I'd love to. I'd have to find a shooting spot with an internet connection though.


----------



## RyanL (May 22, 2014)

I like this idea. If you can come up with a working format I might be interested in trying. But like M.J. I'm not great with computers.

Not trying to hijak, but, what is the Pocket Predator format? I've seen the videos of it in the past but came on too late to know the layout.


----------



## Charles (Aug 26, 2010)

RyanJL said:


> Not trying to hijak, but, what is the Pocket Predator format? I've seen the videos of it in the past but came on too late to know the layout.


http://slingshotforum.com/topic/28123-pocket-predator-badges/

Cheers .... Charles


----------



## Resigned User (Jul 4, 2015)

Only a suggestion

Choose another platform for communication... Hangout is not the best and some without Android and iOS can't use it...

So I suggest "Telegram" 
Secure, free, multiplatform (Android, iOS, windows, PC, tablet, etc etc)

No need to give private number (you can but you can give your nickname too)

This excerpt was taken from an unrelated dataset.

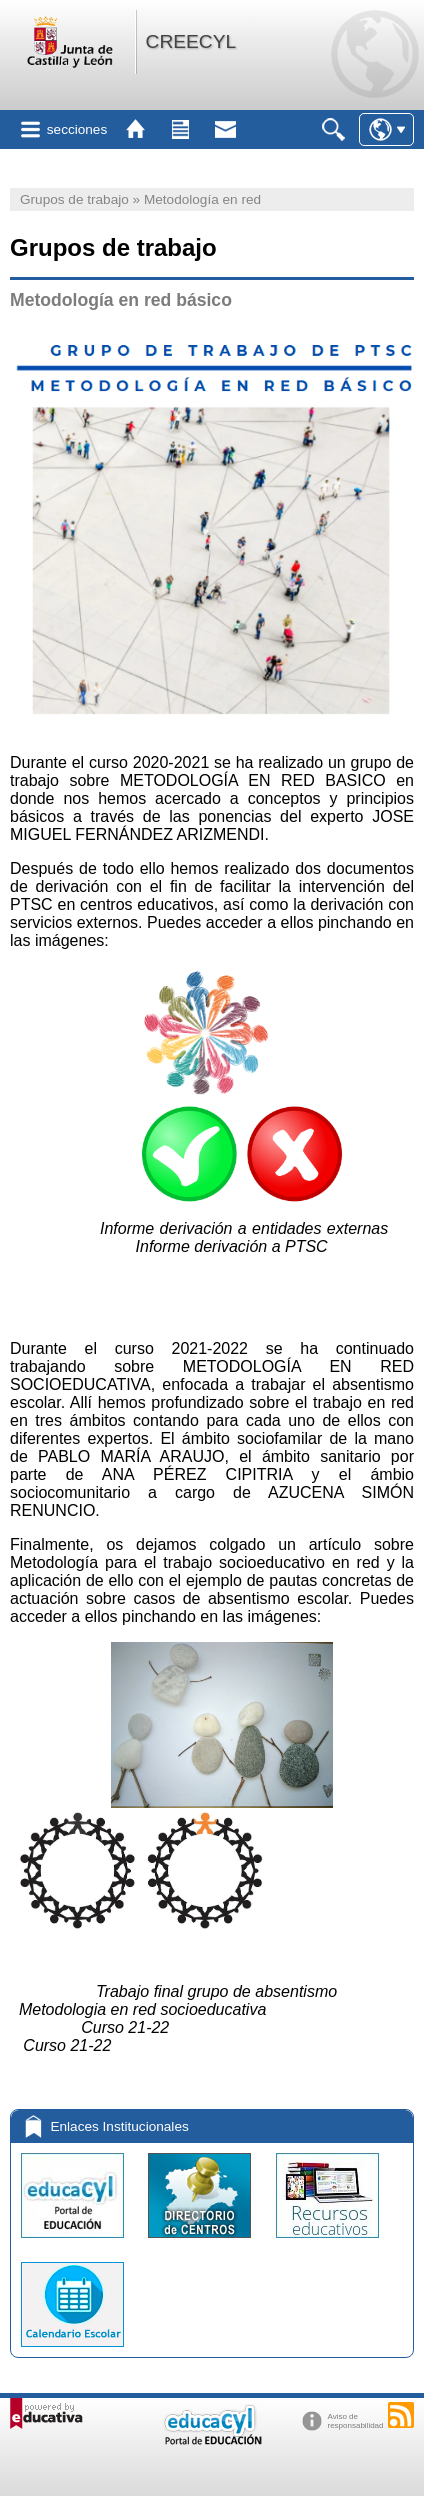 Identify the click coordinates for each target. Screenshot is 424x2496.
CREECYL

No limit in file format sending and one giga of dimension pro file


----------



## tyrone8511 (May 2, 2014)

I know I am a little late on this thread but it sounds interesting, especially for some of us in the middle of nowhere. I think the other challenge though might be time zones. Those seem to vary quite a lot on the forum


----------



## Beanflip (Sep 11, 2010)

http://slingshotforum.com/topic/44760-the-periscope-app/


----------